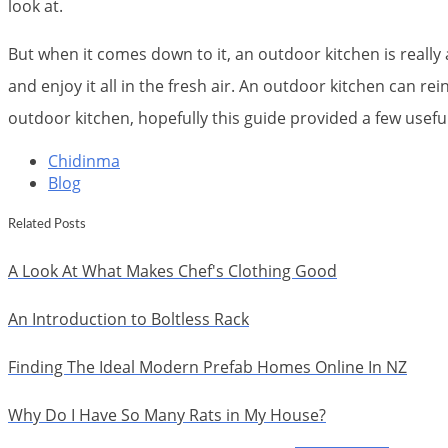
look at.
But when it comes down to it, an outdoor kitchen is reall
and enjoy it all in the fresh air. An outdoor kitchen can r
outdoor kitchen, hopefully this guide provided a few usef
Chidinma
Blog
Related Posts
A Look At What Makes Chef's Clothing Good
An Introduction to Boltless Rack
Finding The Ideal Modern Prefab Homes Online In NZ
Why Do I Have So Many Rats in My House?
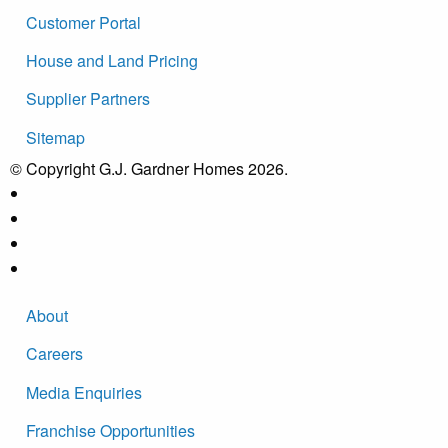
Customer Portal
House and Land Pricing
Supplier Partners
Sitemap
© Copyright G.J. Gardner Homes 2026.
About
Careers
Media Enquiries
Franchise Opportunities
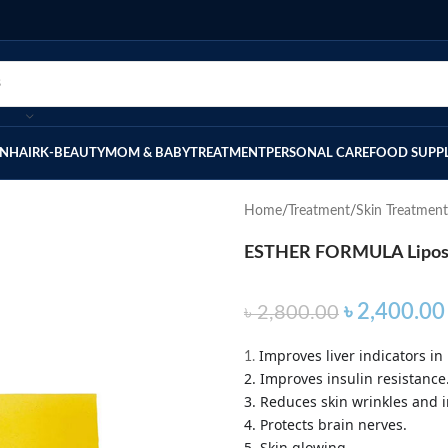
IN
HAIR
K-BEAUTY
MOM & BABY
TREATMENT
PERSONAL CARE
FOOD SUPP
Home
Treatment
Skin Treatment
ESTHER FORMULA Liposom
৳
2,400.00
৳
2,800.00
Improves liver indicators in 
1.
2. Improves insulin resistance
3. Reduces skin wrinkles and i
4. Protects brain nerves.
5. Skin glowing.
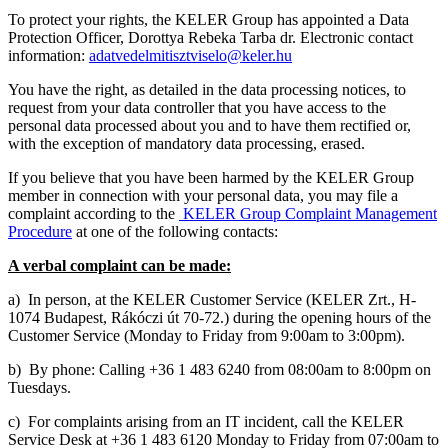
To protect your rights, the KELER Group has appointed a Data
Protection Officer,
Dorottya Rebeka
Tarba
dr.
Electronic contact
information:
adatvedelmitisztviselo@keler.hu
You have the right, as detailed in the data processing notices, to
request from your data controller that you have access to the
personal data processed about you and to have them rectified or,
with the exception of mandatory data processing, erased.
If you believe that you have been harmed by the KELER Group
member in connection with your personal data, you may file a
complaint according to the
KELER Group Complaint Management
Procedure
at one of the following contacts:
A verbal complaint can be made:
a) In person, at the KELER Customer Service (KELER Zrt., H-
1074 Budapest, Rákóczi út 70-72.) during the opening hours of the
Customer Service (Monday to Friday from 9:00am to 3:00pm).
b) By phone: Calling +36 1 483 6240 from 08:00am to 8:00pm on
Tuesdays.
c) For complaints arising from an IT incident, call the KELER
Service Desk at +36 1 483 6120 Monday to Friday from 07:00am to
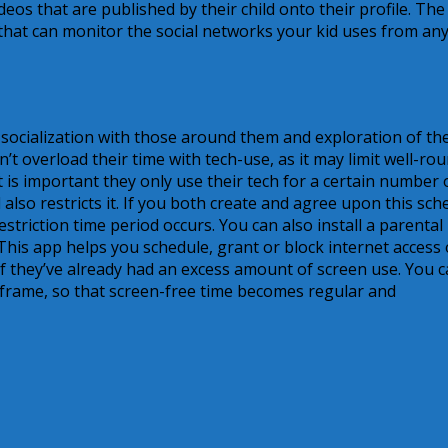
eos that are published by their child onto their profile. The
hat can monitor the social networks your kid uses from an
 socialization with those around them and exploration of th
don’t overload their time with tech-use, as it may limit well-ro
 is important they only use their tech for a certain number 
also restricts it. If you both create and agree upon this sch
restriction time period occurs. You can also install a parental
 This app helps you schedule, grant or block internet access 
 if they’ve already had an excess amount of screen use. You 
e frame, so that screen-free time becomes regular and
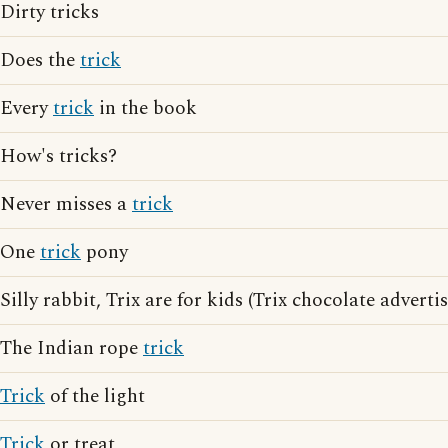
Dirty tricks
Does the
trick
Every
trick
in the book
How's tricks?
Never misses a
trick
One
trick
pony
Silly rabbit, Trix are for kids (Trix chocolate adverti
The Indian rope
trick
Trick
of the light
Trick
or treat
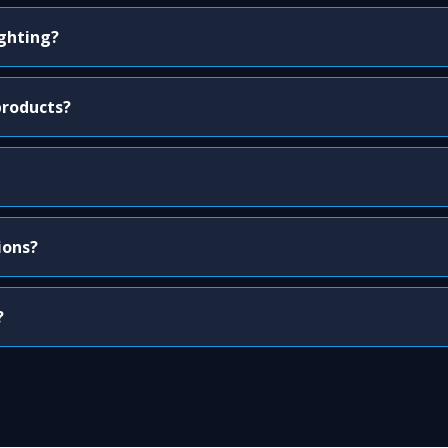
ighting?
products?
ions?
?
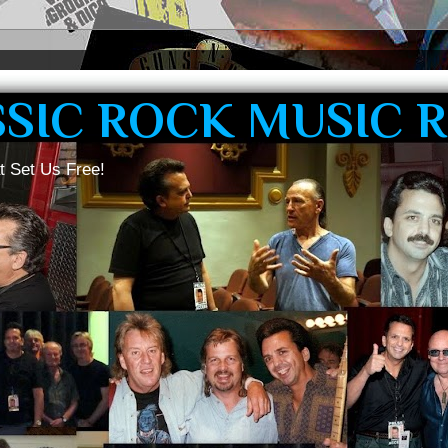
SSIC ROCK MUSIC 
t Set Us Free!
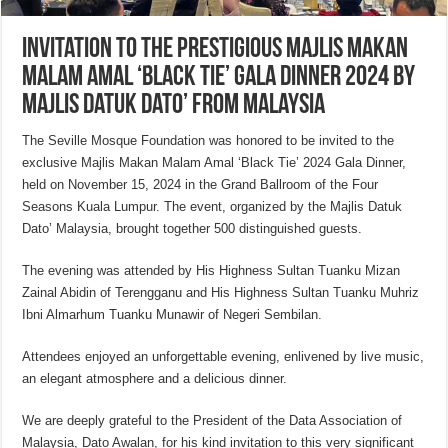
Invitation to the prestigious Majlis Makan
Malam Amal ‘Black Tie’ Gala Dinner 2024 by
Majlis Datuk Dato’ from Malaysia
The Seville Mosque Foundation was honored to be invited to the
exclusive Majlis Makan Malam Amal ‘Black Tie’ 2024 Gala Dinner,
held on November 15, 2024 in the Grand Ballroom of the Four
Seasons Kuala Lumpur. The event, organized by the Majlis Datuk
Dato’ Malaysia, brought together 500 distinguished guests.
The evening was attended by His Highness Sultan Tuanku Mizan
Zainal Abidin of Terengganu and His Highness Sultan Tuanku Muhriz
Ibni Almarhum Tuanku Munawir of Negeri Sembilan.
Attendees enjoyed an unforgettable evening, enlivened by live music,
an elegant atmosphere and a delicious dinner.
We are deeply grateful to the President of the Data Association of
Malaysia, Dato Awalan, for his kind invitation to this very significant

###

Write out the records above exactly. Pictures do not belong in the copy.

look at.
But when it comes down to it, an outdoor kitchen is reall
and enjoy it all in the fresh air. An outdoor kitchen can r
outdoor kitchen, hopefully this guide provided a few usef
Chidinma
Blog
Related Posts
A Look At What Makes Chef's Clothing Good
An Introduction to Boltless Rack
Finding The Ideal Modern Prefab Homes Online In NZ
Why Do I Have So Many Rats in My House?
Customer Portal
House and Land Pricing
Supplier Partners
Sitemap
© Copyright G.J. Gardner Homes 2026.
About
Careers
Media Enquiries
Franchise Opportunities
IN
HAIR
K-BEAUTY
MOM & BABY
TREATMENT
PERSONAL CARE
FOOD SUPP
Home
Treatment
Skin Treatment
ESTHER FORMULA Liposom
৳
2,400.00
৳
2,800.00
Improves liver indicators in 
1.
2. Improves insulin resistance
3. Reduces skin wrinkles and i
4. Protects brain nerves.
5. Skin glowing.
To protect your rights, the KELER Group has appointed a Data
Protection Officer,
Dorottya Rebeka
Tarba
dr.
Electronic contact
information:
adatvedelmitisztviselo@keler.hu
You have the right, as detailed in the data processing notices, to
request from your data controller that you have access to the
personal data processed about you and to have them rectified or,
with the exception of mandatory data processing, erased.
If you believe that you have been harmed by the KELER Group
member in connection with your personal data, you may file a
complaint according to the
KELER Group Complaint Management
Procedure
at one of the following contacts:
A verbal complaint can be made:
a) In person, at the KELER Customer Service (KELER Zrt., H-
1074 Budapest, Rákóczi út 70-72.) during the opening hours of the
Customer Service (Monday to Friday from 9:00am to 3:00pm).
b) By phone: Calling +36 1 483 6240 from 08:00am to 8:00pm on
Tuesdays.
c) For complaints arising from an IT incident, call the KELER
Service Desk at +36 1 483 6120 Monday to Friday from 07:00am to
eos that are published by their child onto their profile. The
hat can monitor the social networks your kid uses from an
 socialization with those around them and exploration of th
don’t overload their time with tech-use, as it may limit well-ro
 is important they only use their tech for a certain number 
also restricts it. If you both create and agree upon this sch
restriction time period occurs. You can also install a parental
 This app helps you schedule, grant or block internet access 
 if they’ve already had an excess amount of screen use. You 
e frame, so that screen-free time becomes regular and
Dirty tricks
Does the
trick
Every
trick
in the book
How's tricks?
Never misses a
trick
One
trick
pony
Silly rabbit, Trix are for kids (Trix chocolate adverti
The Indian rope
trick
Trick
of the light
Trick
or treat
ighting?
products?
ions?
?
SSIC ROCK MUSIC 
t Set Us Free!
Invitation to the prestigious Majlis Makan
Malam Amal ‘Black Tie’ Gala Dinner 2024 by
Majlis Datuk Dato’ from Malaysia
The Seville Mosque Foundation was honored to be invited to the
exclusive Majlis Makan Malam Amal ‘Black Tie’ 2024 Gala Dinner,
held on November 15, 2024 in the Grand Ballroom of the Four
Seasons Kuala Lumpur. The event, organized by the Majlis Datuk
Dato’ Malaysia, brought together 500 distinguished guests.
The evening was attended by His Highness Sultan Tuanku Mizan
Zainal Abidin of Terengganu and His Highness Sultan Tuanku Muhriz
Ibni Almarhum Tuanku Munawir of Negeri Sembilan.
Attendees enjoyed an unforgettable evening, enlivened by live music,
an elegant atmosphere and a delicious dinner.
We are deeply grateful to the President of the Data Association of
Malaysia, Dato Awalan, for his kind invitation to this very significant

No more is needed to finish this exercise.